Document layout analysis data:
= = = =

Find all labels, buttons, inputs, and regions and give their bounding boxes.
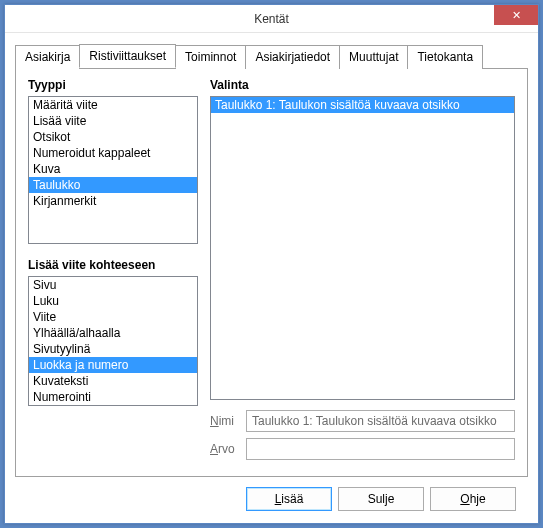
list-item[interactable]: Taulukko (29, 177, 197, 193)
tab-strip: Asiakirja Ristiviittaukset Toiminnot Asi… (15, 44, 528, 69)
dialog-window: Kentät ✕ Asiakirja Ristiviittaukset Toim… (4, 4, 539, 524)
list-item[interactable]: Lisää viite (29, 113, 197, 129)
insert-ref-label: Lisää viite kohteeseen (28, 258, 198, 272)
list-item[interactable]: Kirjanmerkit (29, 193, 197, 209)
left-column: Tyyppi Määritä viite Lisää viite Otsikot… (28, 78, 198, 466)
list-item[interactable]: Sivutyylinä (29, 341, 197, 357)
tab-document[interactable]: Asiakirja (15, 45, 80, 69)
name-input (246, 410, 515, 432)
list-item[interactable]: Taulukko 1: Taulukon sisältöä kuvaava ot… (211, 97, 514, 113)
value-label: Arvo (210, 442, 246, 456)
tab-panel: Tyyppi Määritä viite Lisää viite Otsikot… (15, 68, 528, 477)
close-button[interactable]: Sulje (338, 487, 424, 511)
help-button[interactable]: Ohje (430, 487, 516, 511)
list-item[interactable]: Luku (29, 293, 197, 309)
value-input (246, 438, 515, 460)
list-item[interactable]: Sivu (29, 277, 197, 293)
selection-label: Valinta (210, 78, 515, 92)
list-item[interactable]: Luokka ja numero (29, 357, 197, 373)
insert-ref-listbox[interactable]: Sivu Luku Viite Ylhäällä/alhaalla Sivuty… (28, 276, 198, 406)
content-area: Asiakirja Ristiviittaukset Toiminnot Asi… (5, 33, 538, 523)
name-label: Nimi (210, 414, 246, 428)
window-title: Kentät (254, 12, 289, 26)
list-item[interactable]: Numeroidut kappaleet (29, 145, 197, 161)
list-item[interactable]: Kuva (29, 161, 197, 177)
titlebar: Kentät ✕ (5, 5, 538, 33)
list-item[interactable]: Numerointi (29, 389, 197, 405)
tab-database[interactable]: Tietokanta (407, 45, 483, 69)
tab-docinfo[interactable]: Asiakirjatiedot (245, 45, 340, 69)
list-item[interactable]: Ylhäällä/alhaalla (29, 325, 197, 341)
list-item[interactable]: Viite (29, 309, 197, 325)
window-close-button[interactable]: ✕ (494, 5, 538, 25)
list-item[interactable]: Määritä viite (29, 97, 197, 113)
type-listbox[interactable]: Määritä viite Lisää viite Otsikot Numero… (28, 96, 198, 244)
value-field-row: Arvo (210, 438, 515, 460)
name-field-row: Nimi (210, 410, 515, 432)
right-column: Valinta Taulukko 1: Taulukon sisältöä ku… (210, 78, 515, 466)
footer: Lisää Sulje Ohje (15, 477, 528, 523)
list-item[interactable]: Kuvateksti (29, 373, 197, 389)
insert-button[interactable]: Lisää (246, 487, 332, 511)
list-item[interactable]: Otsikot (29, 129, 197, 145)
tab-variables[interactable]: Muuttujat (339, 45, 408, 69)
tab-crossreferences[interactable]: Ristiviittaukset (79, 44, 176, 68)
type-label: Tyyppi (28, 78, 198, 92)
tab-functions[interactable]: Toiminnot (175, 45, 246, 69)
selection-listbox[interactable]: Taulukko 1: Taulukon sisältöä kuvaava ot… (210, 96, 515, 400)
close-icon: ✕ (512, 9, 521, 22)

= = = =

Every line in the records is to be retyped exactly as it stands; the pictures stay out.

Find all labels, buttons, inputs, and regions and give their bounding boxes.
list-item[interactable]: Taulukko (29, 177, 197, 193)
tab-strip: Asiakirja Ristiviittaukset Toiminnot Asi… (15, 44, 528, 69)
dialog-window: Kentät ✕ Asiakirja Ristiviittaukset Toim… (4, 4, 539, 524)
list-item[interactable]: Lisää viite (29, 113, 197, 129)
insert-ref-label: Lisää viite kohteeseen (28, 258, 198, 272)
list-item[interactable]: Kirjanmerkit (29, 193, 197, 209)
left-column: Tyyppi Määritä viite Lisää viite Otsikot… (28, 78, 198, 466)
list-item[interactable]: Sivutyylinä (29, 341, 197, 357)
tab-document[interactable]: Asiakirja (15, 45, 80, 69)
name-input (246, 410, 515, 432)
list-item[interactable]: Taulukko 1: Taulukon sisältöä kuvaava ot… (211, 97, 514, 113)
value-label: Arvo (210, 442, 246, 456)
tab-panel: Tyyppi Määritä viite Lisää viite Otsikot… (15, 68, 528, 477)
close-button[interactable]: Sulje (338, 487, 424, 511)
help-button[interactable]: Ohje (430, 487, 516, 511)
list-item[interactable]: Luku (29, 293, 197, 309)
value-input (246, 438, 515, 460)
list-item[interactable]: Sivu (29, 277, 197, 293)
selection-label: Valinta (210, 78, 515, 92)
list-item[interactable]: Luokka ja numero (29, 357, 197, 373)
insert-ref-listbox[interactable]: Sivu Luku Viite Ylhäällä/alhaalla Sivuty… (28, 276, 198, 406)
content-area: Asiakirja Ristiviittaukset Toiminnot Asi… (5, 33, 538, 523)
name-label: Nimi (210, 414, 246, 428)
window-title: Kentät (254, 12, 289, 26)
list-item[interactable]: Numeroidut kappaleet (29, 145, 197, 161)
list-item[interactable]: Kuva (29, 161, 197, 177)
titlebar: Kentät ✕ (5, 5, 538, 33)
list-item[interactable]: Numerointi (29, 389, 197, 405)
tab-database[interactable]: Tietokanta (407, 45, 483, 69)
tab-docinfo[interactable]: Asiakirjatiedot (245, 45, 340, 69)
list-item[interactable]: Ylhäällä/alhaalla (29, 325, 197, 341)
list-item[interactable]: Viite (29, 309, 197, 325)
window-close-button[interactable]: ✕ (494, 5, 538, 25)
list-item[interactable]: Määritä viite (29, 97, 197, 113)
type-listbox[interactable]: Määritä viite Lisää viite Otsikot Numero… (28, 96, 198, 244)
value-field-row: Arvo (210, 438, 515, 460)
name-field-row: Nimi (210, 410, 515, 432)
right-column: Valinta Taulukko 1: Taulukon sisältöä ku… (210, 78, 515, 466)
footer: Lisää Sulje Ohje (15, 477, 528, 523)
list-item[interactable]: Kuvateksti (29, 373, 197, 389)
insert-button[interactable]: Lisää (246, 487, 332, 511)
list-item[interactable]: Otsikot (29, 129, 197, 145)
tab-variables[interactable]: Muuttujat (339, 45, 408, 69)
tab-crossreferences[interactable]: Ristiviittaukset (79, 44, 176, 68)
type-label: Tyyppi (28, 78, 198, 92)
tab-functions[interactable]: Toiminnot (175, 45, 246, 69)
selection-listbox[interactable]: Taulukko 1: Taulukon sisältöä kuvaava ot… (210, 96, 515, 400)
close-icon: ✕ (512, 9, 521, 22)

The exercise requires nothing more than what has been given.